CHP Grup Başkanvekili Özgür Özel, Hazine ve Maliye Bakanı Nureddin Nebati'nin, “Enflasyonun yabancıların kültürel olarak anlayamayacağı sebepten yükseldiğini” söylediği iddiaları ile ilgili “Sayın Nebati şakalaşmaya devam ediyor… Dönüp de vatandaşı suçlamaya başladı ki bu sadece onların kültürlerinde var. ‘Aslında enflasyon yükselmeyecek bizimkiler kendiliklerinden zam yapıyor ve bu bizim kültürel kodlarımızda var’ diyor. Bu cümleyi tamamen reddediyoruz” dedi.
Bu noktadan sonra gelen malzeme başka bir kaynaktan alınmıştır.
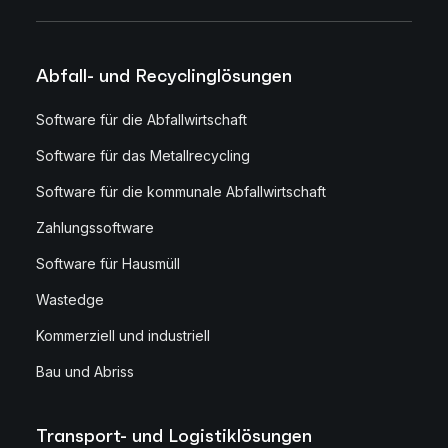
Abfall- und Recyclinglösungen
Software für die Abfallwirtschaft
Software für das Metallrecycling
Software für die kommunale Abfallwirtschaft
Zahlungssoftware
Software für Hausmüll
Wastedge
Kommerziell und industriell
Bau und Abriss
Transport- und Logistiklösungen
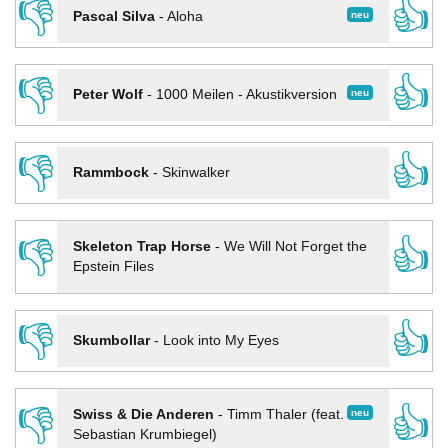
👎
👍
neu
Pascal Silva
-
Aloha
👎
👍
neu
Peter Wolf
-
1000 Meilen - Akustikversion
👎
👍
Rammbock
-
Skinwalker
👎
👍
Skeleton Trap Horse
-
We Will Not Forget the
Epstein Files
👎
👍
Skumbollar
-
Look into My Eyes
👎
👍
neu
Swiss & Die Anderen
-
Timm Thaler (feat.
Sebastian Krumbiegel)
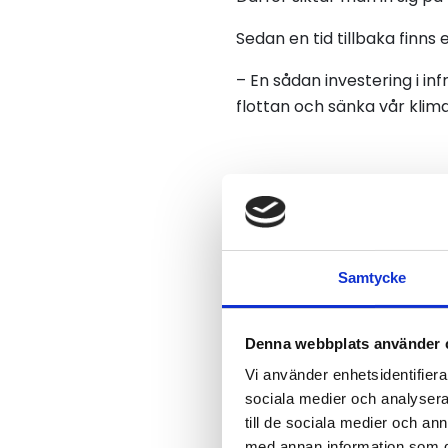
Sedan en tid tillbaka finns
– En sådan investering i in
flottan och sänka vår klim
Samtycke
Denna webbplats använder 
Vi använder enhetsidentifierar
sociala medier och analysera 
till de sociala medier och a
med annan information som du 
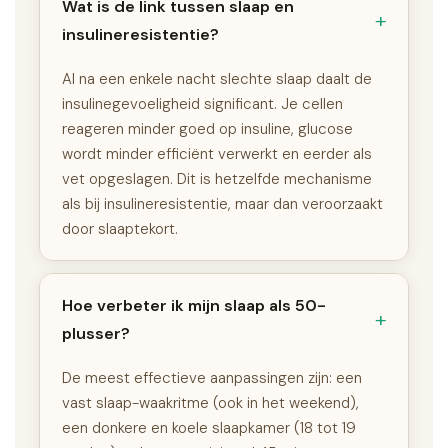
Wat is de link tussen slaap en
insulineresistentie?
Al na een enkele nacht slechte slaap daalt de
insulinegevoeligheid significant. Je cellen
reageren minder goed op insuline, glucose
wordt minder efficiënt verwerkt en eerder als
vet opgeslagen. Dit is hetzelfde mechanisme
als bij insulineresistentie, maar dan veroorzaakt
door slaaptekort.
Hoe verbeter ik mijn slaap als 50-
plusser?
De meest effectieve aanpassingen zijn: een
vast slaap-waakritme (ook in het weekend),
een donkere en koele slaapkamer (18 tot 19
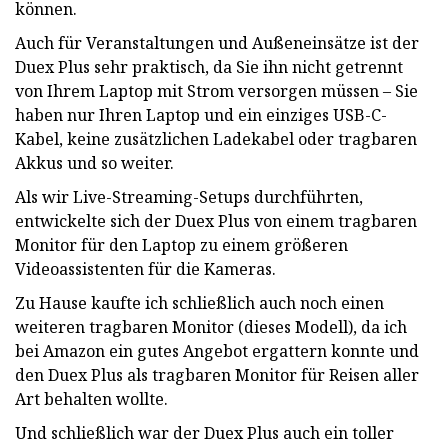
können.
Auch für Veranstaltungen und Außeneinsätze ist der
Duex Plus sehr praktisch, da Sie ihn nicht getrennt
von Ihrem Laptop mit Strom versorgen müssen – Sie
haben nur Ihren Laptop und ein einziges USB-C-
Kabel, keine zusätzlichen Ladekabel oder tragbaren
Akkus und so weiter.
Als wir Live-Streaming-Setups durchführten,
entwickelte sich der Duex Plus von einem tragbaren
Monitor für den Laptop zu einem größeren
Videoassistenten für die Kameras.
Zu Hause kaufte ich schließlich auch noch einen
weiteren tragbaren Monitor (dieses Modell), da ich
bei Amazon ein gutes Angebot ergattern konnte und
den Duex Plus als tragbaren Monitor für Reisen aller
Art behalten wollte.
Und schließlich war der Duex Plus auch ein toller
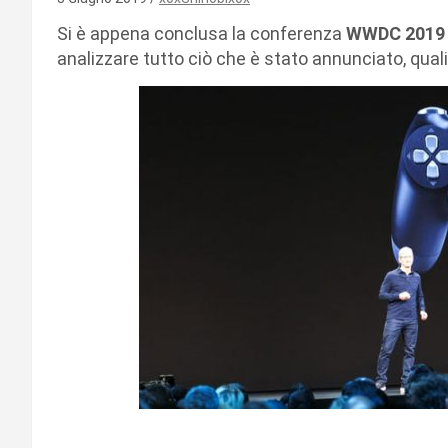
Si è appena conclusa la conferenza
WWDC 2019
analizzare tutto ciò che è stato annunciato, quali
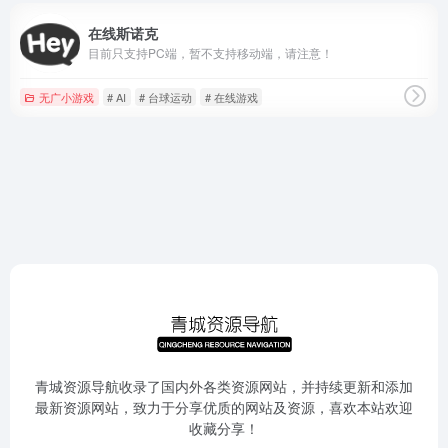
在线斯诺克
目前只支持PC端，暂不支持移动端，请注意！
无广小游戏
# AI
# 台球运动
# 在线游戏
青城资源导航收录了国内外各类资源网站，并持续更新和添加
最新资源网站，致力于分享优质的网站及资源，喜欢本站欢迎
收藏分享！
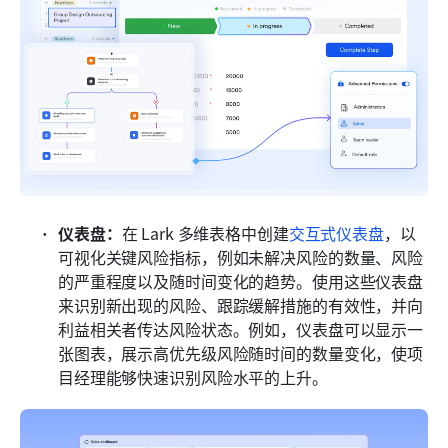
仪表盘：
在 Lark 多维表格中创建
交互式仪表盘
，以
可视化关键风险指标，例如未解决风险的数量、风险
的严重程度以及随时间变化的趋势。使用这些仪表盘
来识别新出现的风险、跟踪缓解措施的有效性，并向
利益相关者传达风险状态。例如，仪表盘可以显示一
张图表，展示高优先级风险随时间的数量变化，使项
目经理能够快速识别风险水平的上升。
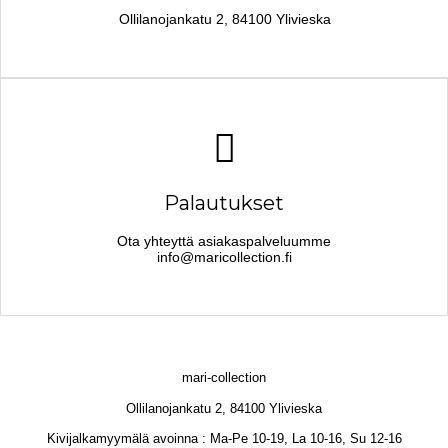
Ollilanojankatu 2, 84100 Ylivieska
Palautukset
Ota yhteyttä asiakaspalveluumme
info@maricollection.fi
mari-collection
Ollilanojankatu 2, 84100 Ylivieska
Kivijalkamyymälä avoinna : Ma-Pe 10-19, La 10-16, Su 12-16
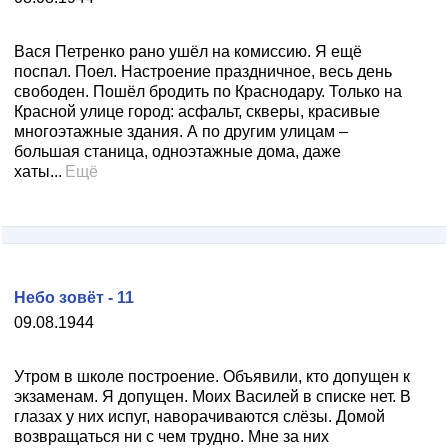
Вася Петренко рано ушёл на комиссию. Я ещё
поспал. Поел. Настроение праздничное, весь день
свободен. Пошёл бродить по Краснодару. Только на
Красной улице город: асфальт, скверы, красивые
многоэтажные здания. А по другим улицам –
большая станица, одноэтажные дома, даже
хаты...
Ещё
Небо зовёт - 11
09.08.1944
Утром в школе построение. Объявили, кто допущен к
экзаменам. Я допущен. Моих Василей в списке нет. В
глазах у них испуг, наворачиваются слёзы. Домой
возвращаться ни с чем трудно. Мне за них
TBMM’de basın toplantısı düzenleyen CHP Grup Başkanvekili Özel'in açıklamaları şöyle:
Haberlere göre, elektrikte alt sınır 150 kilovattan 210’a çıkmıştı. Şimdi ise 230’a çıkarılacak. CHP varsa, herkes için var diye boşuna söylemiyoruz. Üç aydır dilimizde tüy bitti. Bir ailenin ortalama tüketimi 230 kilovatın üzerindeyse, en düşük başlaması gereken limitin 230 kilovat olması gerektiğini ifade etmiştik. Önce 150’de ısrar ettiler, sonra 210’a çıkardılar, aylardır söylediğimiz 230 kilovata çıkarılması ile ilgili bugünden itibaren çalışma yapılacağı gazete haberlerine yansımış durumda. Burada yapılacak düzenlemenin de yaraya merhem olmayacağını da bilelim. Şöyle bir iletişim stratejisi yapıyorlar. Sanki 210 kilovat 230’a çıktığı zaman yapılan zamlar geri alınacakmış gibi… Aralık ayındaki fatura 210 liraydı, ocak ayında 370 lira geldi. Yapılan düzenlemeden sonra bu fatura yine 330 gelecek. 210 liralık faturanın 330’a çıkacak olmasını, zammın vatandaşın sırtında önemli bir kısmının kalacak olmasını gizleyemezler. Bu kadar yüksek bir artış vatandaşın taşıyabileceği bir artış değildir. Bu tarifelerin tekrar 2021 yılı tarifelerine döndürülmesi gerekmektedir. Bir sosyal tarife önerdik. Yapılan zam, 230 kilovat için yapılan zam geri alınmalıdır. Kış aylarında, KDV ve yapılan diğer kesintiler sıfırlanmalıdır. Aksi taktirde vatandaşımızın belini büken bu faturalar, gelmeye devam edecektir. Kimse sokağa böyle bir yakıcı sorun olmazsa dökülmez. Bazı kulaklar tarafından bir an önce duyulmalıdır.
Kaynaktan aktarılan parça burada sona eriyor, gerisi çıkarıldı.